The respondent did not produce any of the requested documents. He did not assert that any one or more of bar counsel's requests sought records that were not within the scope of the required records doctrine. See Matter of Kenney, 399 Mass. 431 , 438 , 504 N.E.2d 652 (1987).
Contrary to the respondent's claim, a single justice has jurisdiction to issue an order of suspension. See S.J.C. Rule 4:01, § 1 (1) , as amended, 430 Mass. 1319 (2000). The Supreme Judicial Court and its single justices have “exclusive disciplinary jurisdiction” over “[a]ny lawyer … admitted to, or engaging in the practice of law in this Commonwealth.” Matter of Moore, 449 Mass. 1009 , 1011 , 866 N.E.2d 897 (2007), quoting S.J.C. Rule 4:01, § 1 (1) . See Matter of Fordham, 423 Mass. 481 , 485 , 668 N.E.2d 816 (1996). Although the respondent claims that bar counsel's petition for administrative suspension was “frivolous” or otherwise deficient because it did not describe the alleged misconduct under investigation, the respondent was not administratively suspended from the practice of law for the conduct under investigation. He was suspended because bar counsel established that the respondent failed to cooperate with bar counsel's investigation, which itself “shall constitute misconduct and shall be grounds for appropriate discipline.” S.J.C. Rule 4:01, § 3 (1) . Bar counsel's letter of February 20, 2019, see note 2, supra, adequately informed the respondent of the nature of the misconduct under investigation.
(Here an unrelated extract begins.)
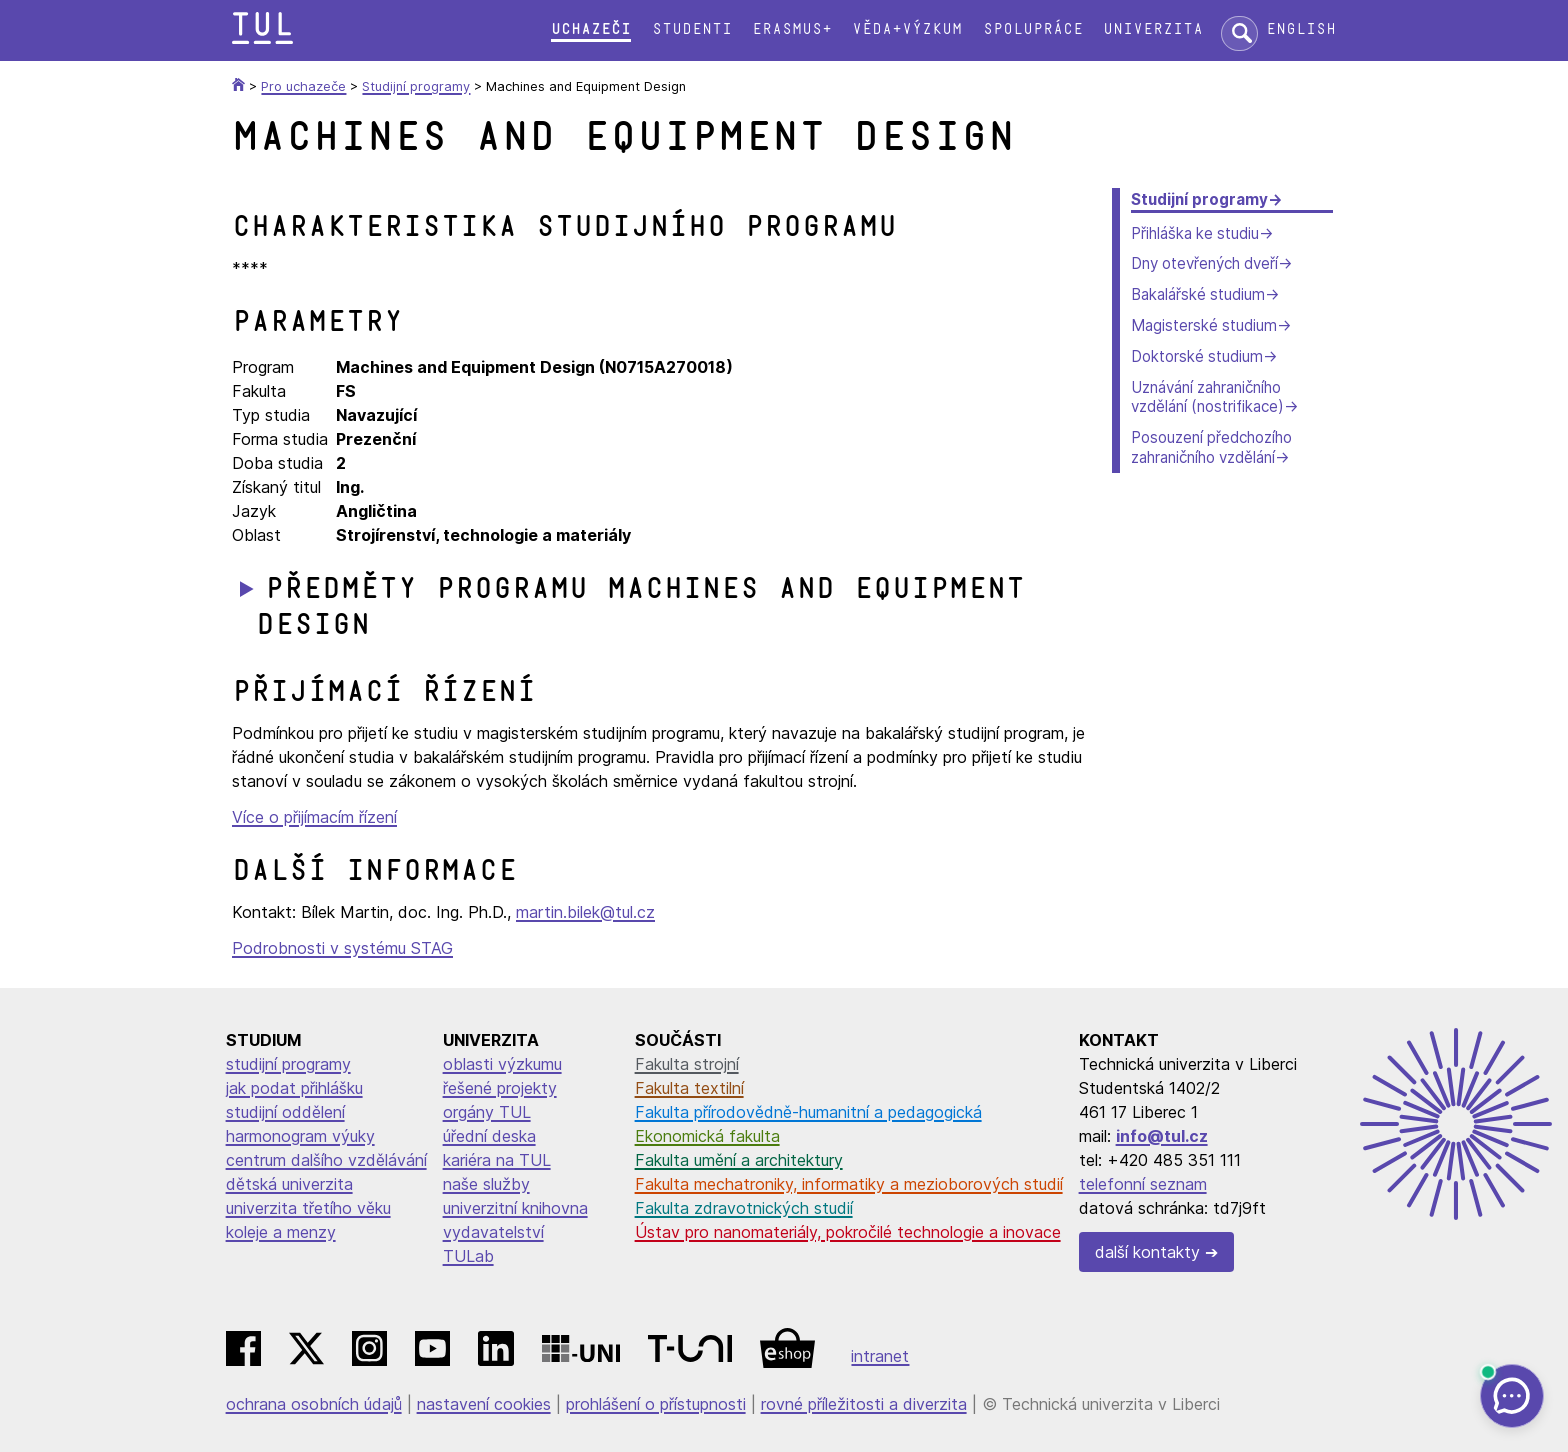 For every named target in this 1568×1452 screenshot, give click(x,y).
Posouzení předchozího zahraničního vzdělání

To the extent the respondent claims that he was not afforded due process, we observe that the respondent responded in writing to bar counsel's petition for administrative suspension and was given an opportunity to challenge the temporary, administrative suspension in person at the hearing before the second single justice. See Matter of Kenney, 399 Mass. at 436 . See also Cleveland Bd. of Educ. v. Loudermill, 470 U.S. 532 , 546 , 105 S. Ct. 1487 , 84 L. Ed. 2d 494 (1985) (“The opportunity to present reasons, either in person or in writing, why proposed action should not be taken is a fundamental due process requirement”).
In the circumstances, nothing more was required.